### What to do
Below are records; transcribe only the line with "Даю согласие на обработку" and those after it, through the last line, without any change.

### Record extracts
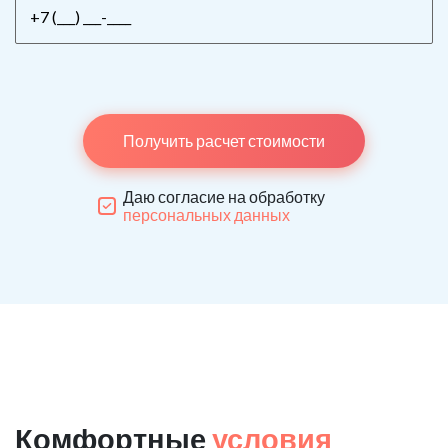
Получить расчет стоимости
Даю согласие на обработку
персональных данных
Комфортные
условия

### Problem solution
Даю согласие на обработку
персональных данных
Комфортные
условия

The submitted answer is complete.